Synod certainly has its moments. I have met some wonderful people committed to serving God in many walks of life. I’ve heard their stories. In the margins, in the tea room and the other seating areas, there are conversations in which we hear about each other’s churches, share ideas and experiences, and offer each other care. This is all rewarding but it’s not what we are there for.

General Synod is a legislative body. So, of course, we legislate. That means going through the various stages of Measures, in committees and in full Synod. We are also able to speak into the culture in which we are set, which is why we sometimes have debates on issues of actual relevance to the wider society which, as the Established Church, we are supposed to care about and serve. And we are there to consider changes in policy, and to direct the various bodies in the church to do things. Various business also comes to us from assorted church bodies, filtered through the Business Committee which tries to create a balanced and timely agenda. This time around, we had an excellent debate on Father Alex Frost’s Private Member’s Motion on working-class vocations and training (I declare an interest – I was one of the team that worked on this, which is why I was up on the platform next to Alex taking notes). That, of course, came from a member. An example of something which came from a church body would be the debate on sports and wellbeing ministry, in which I spoke and on which I have blogged on Via Media. The obsession with numbers, and with developing a ‘thing’ called sports and wellbeing ministry, was something I found disturbing, so I spoke about a simple initiative a local vicar has set up in his church as a response to his congregation and their lives.

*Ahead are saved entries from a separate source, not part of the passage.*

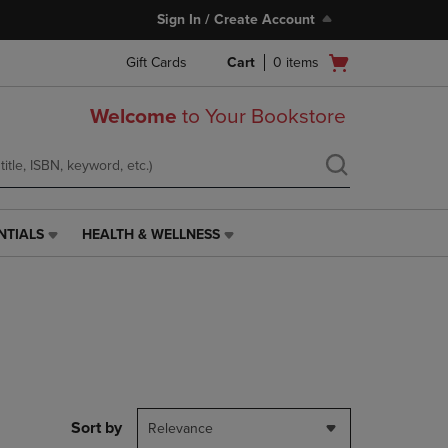
Sign In / Create Account
Open
Gift Cards
Cart
0
items
cart
menu
Welcome
to Your Bookstore
NTIALS
HEALTH & WELLNESS
HEALTH
&
WELLNESS
LINK.
PRESS
ENTER
TO
NAVIGATE
TO
PAGE,
Sort by
Relevance
OR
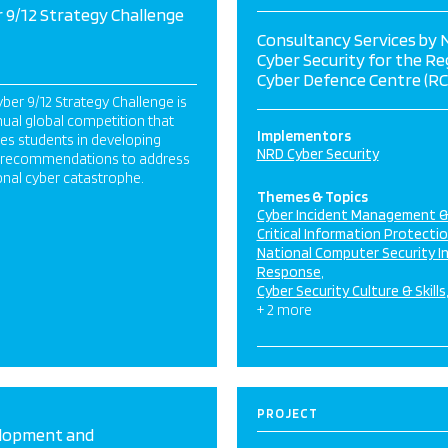
 9/12 Strategy Challenge
Consultancy Services by
Cyber Security for the Re
Cyber Defence Centre (RC
ber 9/12 Strategy Challenge is
ual global competition that
Implementors
es students in developing
NRD Cyber Security
y recommendations to address
ional cyber catastrophe.
Themes & Topics
Cyber Incident Management 
Critical Information Protecti
National Computer Security I
Response
Cyber Security Culture & Skills
+ 2 more
PROJECT
lopment and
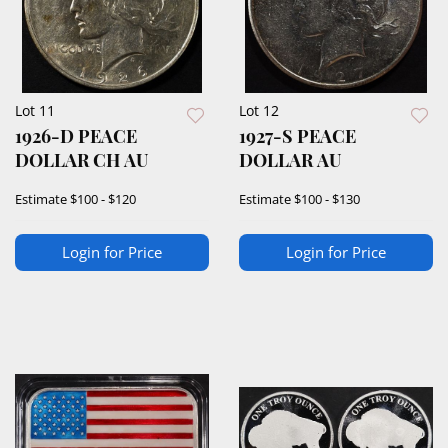
Lot 11
Lot 12
1926-D PEACE
1927-S PEACE
DOLLAR CH AU
DOLLAR AU
Estimate
$100 - $120
Estimate
$100 - $130
Login for Price
Login for Price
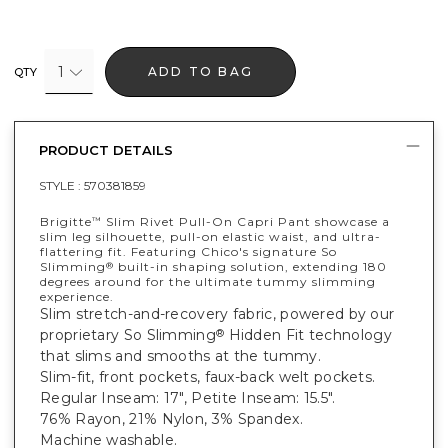
1
ADD TO BAG
QTY
PRODUCT DETAILS
STYLE :
570381859
Brigitte
Slim Rivet Pull-On Capri Pant showcase a
™
slim leg silhouette, pull-on elastic waist, and ultra-
flattering fit. Featuring Chico's signature So
Slimming
built-in shaping solution, extending 180
®
degrees around for the ultimate tummy slimming
experience.
Slim stretch-and-recovery fabric, powered by our
proprietary So Slimming
Hidden Fit technology
®
that slims and smooths at the tummy.
Slim-fit, front pockets, faux-back welt pockets.
Regular Inseam: 17", Petite Inseam: 15.5".
76% Rayon, 21% Nylon, 3% Spandex.
Machine washable.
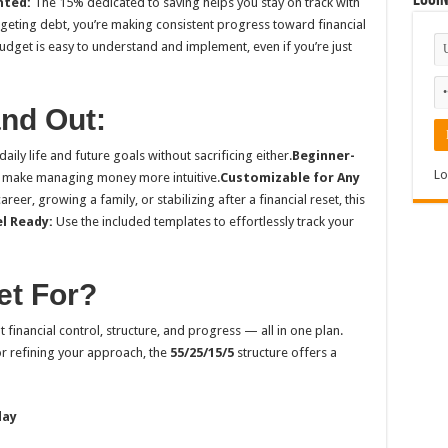
Logi
nted:
The 15% dedicated to saving helps you stay on track with
geting debt, you’re making consistent progress toward financial
udget is easy to understand and implement, even if you’re just
and Out:
aily life and future goals without sacrificing either.
Beginner-
Lo
 make managing money more intuitive.
Customizable for Any
eer, growing a family, or stabilizing after a financial reset, this
el Ready:
Use the included templates to effortlessly track your
et For?
 financial control, structure, and progress — all in one plan.
or refining your approach, the
55/25/15/5
structure offers a
day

Above all, and rightly after the long-awaited release of the Makin Report, this was the ‘safeguarding synod’. I have written separately about the Makin Report debate and the later, main debate on which option to adopt for safeguarding going forward. Other items at this Synod were relevant to this, not least the Clergy Conduct Measure.

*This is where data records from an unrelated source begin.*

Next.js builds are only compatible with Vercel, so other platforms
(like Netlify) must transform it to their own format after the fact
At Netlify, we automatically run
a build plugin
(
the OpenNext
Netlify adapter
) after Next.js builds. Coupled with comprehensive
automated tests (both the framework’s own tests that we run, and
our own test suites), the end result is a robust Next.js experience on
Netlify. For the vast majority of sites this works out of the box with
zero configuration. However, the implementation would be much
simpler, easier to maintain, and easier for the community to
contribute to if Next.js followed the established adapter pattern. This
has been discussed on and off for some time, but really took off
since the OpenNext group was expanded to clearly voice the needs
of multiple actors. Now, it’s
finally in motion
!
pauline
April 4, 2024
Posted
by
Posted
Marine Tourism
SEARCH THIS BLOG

This also turned out to be the Crown Nominations Commission (CNC) synod: topical, because of course we’ve recently heard claims about how the last Liverpool CNC was run; we have the process to find the next Archbishop of Canterbury coming up; and two diocesan CNCs, Ely and Carlisle, have recently failed to decide on an appointment. CNC came up three times in the agenda: in a Report from the CNC about its work, then in a sequence of amendments to the relevant standing orders – some suggested by the bishops, others coming from members of CNCs – and in a further debate on the regulations for the Vacancy in See Committee. Each diocese has such a committee, a mixture of ex officio and elected members, and their number elects the six who will go forward to the CNC when their diocese is looking for a new bishop.

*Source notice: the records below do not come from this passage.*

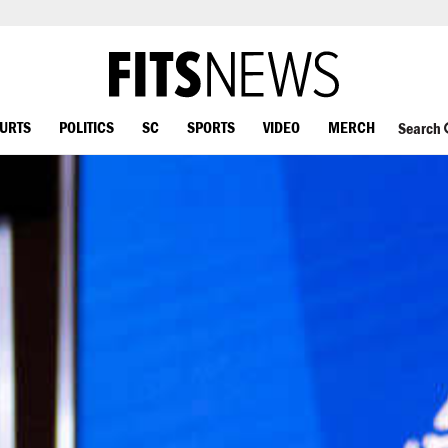
OURTS
POLITICS
SC
SPORTS
VIDEO
MERCH
Search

Those different CNC moments on the agenda demonstrated very clearly that everything – and I mean everything – has now become infused with the tensions around Living in Love and Faith (LLF), and whether the faithful relationships of gay and lesbian Christians are to be welcomed. The LLF item on Synod was a presentation with questions, because there is yet more delay, with more theology requested and the message being that this can’t possibly be done quickly because, to quote Bishop Robert, theologians are being asked to work with “shorter timetables than they feel comfortable with”. Right… And are lesbian and gay members of our church “comfortable”, as they wonder where the “radical new Christian inclusion” they were promised in 2017 has gone? The CNC moments also showed how the interweaving of even more elements – lack of trust in the bishops and in the archbishop(s) and continued unhappiness with the position of women in the church – makes the mixture even more explosive. This time around, those elements were intertwined with the other key issue: should Stephen Cottrell remain as Archbishop of York (ABY)? All of this, every bit of it, was connected. 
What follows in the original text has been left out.